Conclusions: These results further support blinatumomab as a treatment option for patients with r/r Ph+ ALL.

Keywords: Philadelphia chromosome-positive acute lymphoblastic leukemia; blinatumomab; propensity score analysis; remission; standard of care; survival.

Conflict of interest statement

Alessandro Rambaldi reports consultancy for and travel support from Amgen, Pfizer, Roche, Celgene, Novartis, Italfarmaco, Gilead, and Omeros. Josep‐Maria Ribera reports consultancy for, travel support from, and grants from Amgen, Pfizer, Celgene, Novartis, Jazz Pharmaceuticals, Shire, and Takeda.
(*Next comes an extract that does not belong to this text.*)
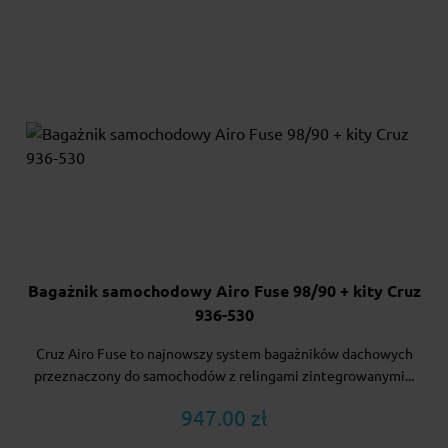
Bagażnik samochodowy Airo Fuse 98/90 + kity Cruz
936-530
Cruz Airo Fuse to najnowszy system bagażników dachowych
przeznaczony do samochodów z relingami zintegrowanymi...
947.00 zł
Hagop M. Kantarjian reports honoraria and/or research funding from Agios, Daiichi‐Sankyo, Cyclacel, Jazz Pharma, Novartis, Astex, AbbVie, Orsenix, Immunogen, Actinium, Delta‐Fly Pharma, ARIAD Pharmaceuticals, Bristol‐Meyers Squibb, Pfizer, Takeda, and Amgen. Hervé Dombret reports honoraria and/or research funding from Amgen, Agios, Ceylad, Seattle Genetics, Celgene, Sunesis, Roche, Pfizer, Ambit‐Daiichi Sankyo, Shire‐Baxalta, Ariad‐Incyte, Karyopharm, AbbVie, Novartis, Kite, Otsuka, Celator‐Jazz, Astellas, Menarini, Cellectis, Janssen, ImmunoGen, and Servier. Oliver G. Ottmann reports consultancy for Amgen, Novartis, Incyte, Takeda, Celgene, Fusion Pharma, Pfizer, and Roche; research support from Incyte and Celgene; and travel support from Amgen, Novartis, and Incyte. Anthony S. Stein reports work on speakers bureaus for Amgen, Stemline, and Celgene. Catherine A. Tuglus reports employment by and stock holdings in Amgen. Xiaoyue Zhao reports employment by Amgen. Christopher Kim reports employment by and stock holdings in Amgen. Giovanni Martinelli reports work as an advisor to Amgen, Ariad/Incyte, Pfizer, Roche, Celgene, Janssen, and Jazz Pharmaceuticals; work on speakers bureaus for Novartis, Pfizer, and Celgene; personal fees from AbbVie; and travel compensation from Daiichi Sankyo, Roche, and Shire.

Figures

Figure 1
Figure 1
Cox proportional hazards model estimates of survival by treatment (A) with and (B) without Bayesian data augmentation (80% power). IPTW‐ATE adjustments were made. Survival estimates were calculated with the proportion of prior hematopoietic stem cell transplantation: 0.327 for the control group and 0.4 for the blinatumomab group. ATE indicates average treatment effect; CI, confidence interval; CrI, credible interval; HR, hazard ratio; IPTW, inverse probability of treatment weighting; SOC, standard of care.